§ WHAT YOU NEED TO DO: Look through the data below and extract, unchanged, the lines from the one that contains "сохраняет их на" to the one that contains "анализа статистики сайта и содействия", both included.

§ THE DATA:
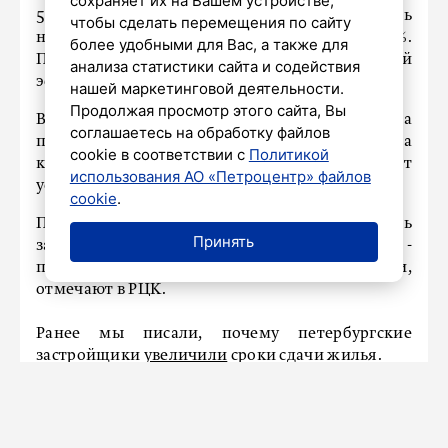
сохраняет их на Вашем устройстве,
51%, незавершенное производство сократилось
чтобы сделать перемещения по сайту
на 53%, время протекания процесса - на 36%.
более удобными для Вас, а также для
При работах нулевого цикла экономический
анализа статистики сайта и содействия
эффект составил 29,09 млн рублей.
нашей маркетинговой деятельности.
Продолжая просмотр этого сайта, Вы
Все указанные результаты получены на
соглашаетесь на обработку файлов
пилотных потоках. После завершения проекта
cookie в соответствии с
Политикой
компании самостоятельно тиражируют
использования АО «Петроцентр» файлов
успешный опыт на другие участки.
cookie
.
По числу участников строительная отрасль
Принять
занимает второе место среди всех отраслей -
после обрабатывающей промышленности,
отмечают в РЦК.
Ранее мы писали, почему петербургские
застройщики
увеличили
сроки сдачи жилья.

--

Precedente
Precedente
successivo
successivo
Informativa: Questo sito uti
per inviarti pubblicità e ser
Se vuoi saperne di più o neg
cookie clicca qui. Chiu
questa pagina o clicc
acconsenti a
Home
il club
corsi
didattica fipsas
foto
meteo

--

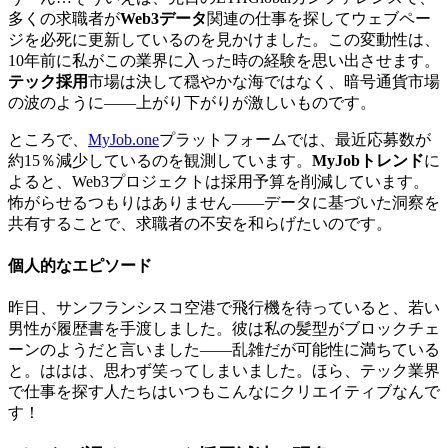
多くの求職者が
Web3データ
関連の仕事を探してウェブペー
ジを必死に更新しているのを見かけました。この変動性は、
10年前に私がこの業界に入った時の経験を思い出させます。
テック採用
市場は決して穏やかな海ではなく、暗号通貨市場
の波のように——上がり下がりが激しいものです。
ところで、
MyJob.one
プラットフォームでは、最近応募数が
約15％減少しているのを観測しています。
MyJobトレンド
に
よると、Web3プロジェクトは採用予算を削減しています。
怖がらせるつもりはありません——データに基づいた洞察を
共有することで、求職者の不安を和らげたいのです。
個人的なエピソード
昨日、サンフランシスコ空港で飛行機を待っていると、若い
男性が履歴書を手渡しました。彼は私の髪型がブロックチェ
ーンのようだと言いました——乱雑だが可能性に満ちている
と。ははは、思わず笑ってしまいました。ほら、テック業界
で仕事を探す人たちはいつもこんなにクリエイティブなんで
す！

§ ANSWER BELOW:
сохраняет их на Вашем устройстве,
51%, незавершенное производство сократилось
чтобы сделать перемещения по сайту
на 53%, время протекания процесса - на 36%.
более удобными для Вас, а также для
При работах нулевого цикла экономический
анализа статистики сайта и содействия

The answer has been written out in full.